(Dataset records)
***

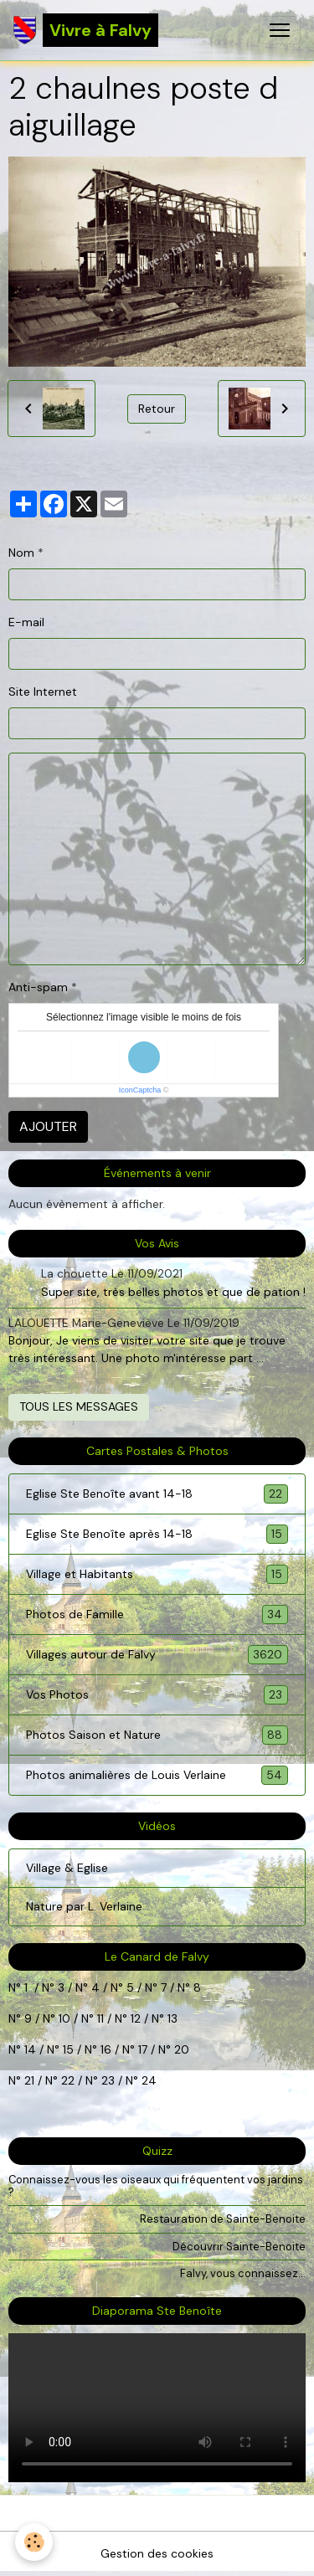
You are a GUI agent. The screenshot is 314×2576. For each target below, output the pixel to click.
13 (172, 2018)
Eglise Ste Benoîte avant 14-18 (157, 1494)
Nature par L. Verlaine (84, 1906)
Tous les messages (78, 1406)
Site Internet (42, 691)
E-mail (26, 622)
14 (30, 2049)
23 (108, 2080)
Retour (156, 408)
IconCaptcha (140, 1090)
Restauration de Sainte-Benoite (223, 2219)
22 (66, 2080)
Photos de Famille (157, 1614)
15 (68, 2049)
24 (147, 2080)
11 (99, 2018)
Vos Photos (157, 1694)
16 (106, 2049)
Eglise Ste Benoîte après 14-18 (157, 1534)
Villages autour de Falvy (157, 1654)
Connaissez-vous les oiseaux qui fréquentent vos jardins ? (155, 2185)
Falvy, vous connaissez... (243, 2273)
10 (62, 2018)
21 (31, 2080)
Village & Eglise (67, 1867)
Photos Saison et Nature (157, 1735)
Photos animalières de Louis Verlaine (157, 1775)
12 (137, 2018)
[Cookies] (34, 2542)
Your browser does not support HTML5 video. (157, 2407)
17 (142, 2049)
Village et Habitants (157, 1574)
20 (180, 2049)
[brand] (85, 30)
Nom (21, 552)
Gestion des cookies (157, 2553)
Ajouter (48, 1126)
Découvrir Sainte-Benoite (239, 2246)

***

◆ **REQUIRED ACTION**:
Repeat the lines exactly as they stand, from the opening line of the data through the line with "22 (66, 2080)". Pictures stay out of the copy.

◆ **SOLVED PROBLEM**:
You are a GUI agent. The screenshot is 314×2576. For each target below, output the pixel to click.
13 (172, 2018)
Eglise Ste Benoîte avant 14-18 (157, 1494)
Nature par L. Verlaine (84, 1906)
Tous les messages (78, 1406)
Site Internet (42, 691)
E-mail (26, 622)
14 (30, 2049)
23 (108, 2080)
Retour (156, 408)
IconCaptcha (140, 1090)
Restauration de Sainte-Benoite (223, 2219)
22 (66, 2080)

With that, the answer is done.